MRI Data Acquisition and Preprocessing
Structural and functional MRI scans were acquired on 3-T scanners at each site (Scanning platforms and platforms parameters are listed in Table S1 in Supplementary Material). Structural and functional images were collected during the same scan session. Foam pads and ear plugs were used to minimize head motion and scanner noise. All the subjects were instructed to keep their eyes fixated on a crosshair, not to think about anything in particular and to move as little as possible.
Voxel-Based Morphometry
Voxel-based morphometry analyses of structural images were performed using the VBM8 toolbox1 as implemented in SPM8. T1-weighted images were bias-corrected and segmented into GM, white matter (WM), and cerebrospinal fluid (CSF) by “New Segment” using a customized template, which was constructed from our 1199 study samples by DARTEL in SPM8 (40). The segmented images were normalized to Montreal Neurological Institute (MNI) space (41) using the DARTEL template and resampled to 1.5 mm × 1.5 mm × 1.5 mm voxels. In the final step, the segmented normalized images were spatially smoothed with an 8 mm × 8 mm × 8 mm full width at half maximum Gaussian kernel.

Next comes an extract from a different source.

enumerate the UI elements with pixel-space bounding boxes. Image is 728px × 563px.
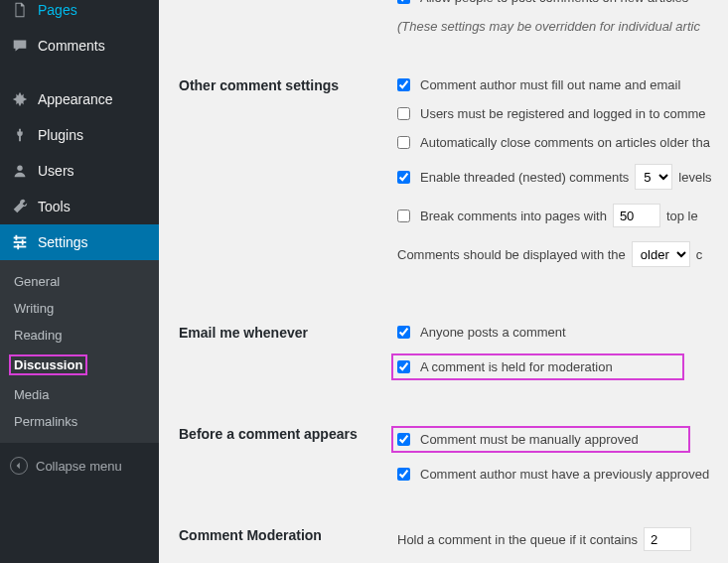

Amplitude of Low-Frequency Fluctuations
Functional image preprocessing was carried out using data processing assistant for resting-state fMRI (DPARSF), version 2.3 (42), implemented in the MATLAB toolbox (Mathworks, Inc.). The first 9 s of each subject data were discarded before slice timing and head motion correction were performed. Then, the individual structural T1 image was coregistered to the mean functional image after motion correction. Subjects with head motion >3.0 mm of maximal translation in any direction or 3.0° of maximal rotation were excluded from further analysis. In addition, six motion parameters, CSF, and WM signals were used as nuisance covariates to reduce effects of head motion and non-neuronal BOLD fluctuations. Images were then DARTEL normalized to MNI space and resampled to 3 mm × 3 mm × 3 mm voxels. Subsequently, the time series were band-pass filtered (0.01–0.08 Hz) and linear trends removed. Then, the preprocessed time series were transformed to the frequency domain using fast Fourier transform, and power spectra obtained. Because the power of a given frequency is proportional to the square of the amplitude of this frequency component of the original time series in the time domain, the square root was calculated at each frequency of the power spectrum and the averaged square root was obtained across 0.01–0.08 Hz at each voxel. This averaged square root was taken as the ALFF. For standardization purpose, the ALFF of each voxel was divided by the global mean ALFF value. Finally, all images were spatially smoothed with an 8 mm × 8 mm × 8 mm full width at half maximum Gaussian kernel.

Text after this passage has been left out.